El fragmento inicial que he transcrito proviene de Cocina de verano, uno de sus maravillosos libros, publicado originalmente en 1955 y editado en castellano recientemente por Debate. Lo que hace maravillosos sus libros no son las recetas, por lo general impracticables en una casa sin servicio doméstico, sino las descripciones evocadoras y las anécdotas curiosas que adornan las fórmulas. El placer que obtenemos al leer estas obras no viene tanto de la cocina que proponen, sino de paladear con la imaginación, desde el sofá de casa o el asiento del tren, lo que se siente navegando a bordo de una faluca que se columpia suavemente al ritmo melindroso de las aguas del Nilo durante las celebraciones del Sham el Nessim, con la llegada del viento de los céfiros que trae consigo la primavera y hace florecer los lirios de agua, mientras sirvientes árabes ofrecen hojas de parra rellenas de arroz aromático en bandejas de cobre, y cuencos con frutas maduras entre trozos de hielo cortado a cuchillo. La receta del sándwich de rosbif que suele venir después de una rapsodia de este tipo es la descripción de un bocadillo de carne de ternera hecha con una parte muy concreta del animal, asada durante largo rato, marinada con una combinación de especias muy precisa, reposada, finamente cortada, servida entre dos rebanadas de pan untadas con crema de mantequilla atemperada, mostaza y pasta de rábano picante.

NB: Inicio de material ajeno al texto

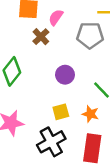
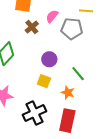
pink semicircle: (56, 17) -> (52, 16), moved
yellow square: (61, 112) -> (44, 81), moved, turned 32

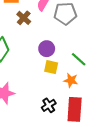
yellow square: (44, 81) -> (51, 67), moved
black cross: (34, 113) -> (49, 105), moved, size x0.6

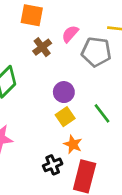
yellow square: (51, 67) -> (65, 117), turned 32
orange star: (71, 80) -> (73, 144), moved

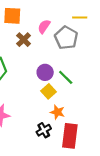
gray pentagon: (96, 52) -> (66, 38), turned 30
green line: (102, 113) -> (66, 77), moved

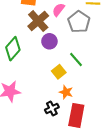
brown cross: (24, 40) -> (38, 21), size x1.5
purple circle: (45, 72) -> (49, 41), moved

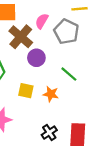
yellow square: (59, 72) -> (26, 91), moved, turned -32
orange star: (66, 92) -> (51, 94), moved

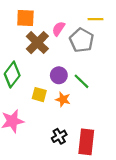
purple circle: (36, 58) -> (59, 75), moved

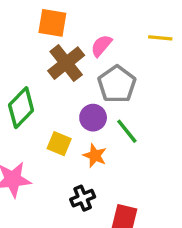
gray pentagon: (82, 40) -> (117, 84), moved
black cross: (59, 136) -> (83, 198), moved

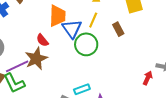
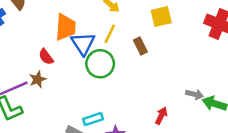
brown star: (36, 59) -> (38, 79), size x0.6
red arrow: (148, 78) -> (161, 116), moved

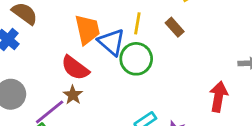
red semicircle: (46, 57) -> (75, 68), size x1.5
red arrow: (161, 116) -> (219, 97), size x1.5

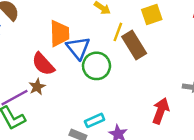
yellow line: (137, 23) -> (118, 32), moved
brown rectangle: (175, 27) -> (134, 45), size x1.6

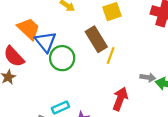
yellow line: (118, 32) -> (111, 55), moved
orange trapezoid: (60, 33) -> (29, 29), turned -45

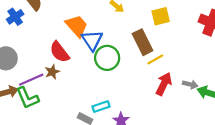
yellow line: (111, 55) -> (155, 59), turned 35
red arrow: (120, 99) -> (164, 84), moved

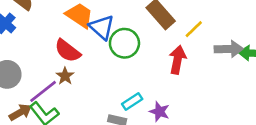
yellow line: (155, 59) -> (194, 29), moved
red arrow: (164, 84) -> (177, 60), moved
gray arrow: (190, 84) -> (229, 49), size x1.5

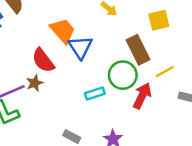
green circle: (124, 43) -> (123, 75), moved
cyan rectangle: (132, 101) -> (95, 93), moved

El lector medio se debate entre pedir lomo con queso o beicon con queso cuando va al bar y, en realidad, más que hacer ese sándwich de rosbif, lo que quisiera tener es una vida proclive al florecimiento de expresiones eduardianas como “exquisito” o “deseo irrefrenable”. Una cotidianidad que incluyera tenues brumas matutinas, caballeros impetuosos, sombreros grandes, rubor en las mejillas, tarta de ruibarbo y una fuerte atracción por todo lo concerniente al imperio otomano. No son tanto las recetas de cocina, sino la tranquilidad financiera, el tiempo libre, una casa grande con un jardín con árboles frutales, buganvillas, hortensias, geranios, un gato elegante y de porte despectivo y un perro grande, leal y faldero, que yazca a los pies de la mecedora mientras leemos en el porche. Tener horas de sobra para dejar vagar el pensamiento y escuchar a los pájaros, hojear la prensa, usar una regadera y un rastrillo, y tener un grupo de amigos a los que invitar a menudo a cenar al fresco, y, en una de estas cenas, a la luz coloreada de farolillos colgados en un cordel atado a las ramas de dos cerezos, sosteniendo una copa de coñac, proponer si no sería fabuloso, el año que viene, hacer un crucero en faluca por el Nilo.

El gran valor de recetarios como los de Elizabeth David es el de las grandes obras de literatura fantástica o mitología, la capacidad de tomar las pequeñas cosas que ya conocemos y devolverles la riqueza de significado que ha quedado oculto por el velo de la familiaridad. Porque un bol de arroz basmati hervido es un bol de arroz basmati hervido. Pero no sabe igual si uno cierra los ojos y se deja llevar por la voz de la escritora hasta El Cairo.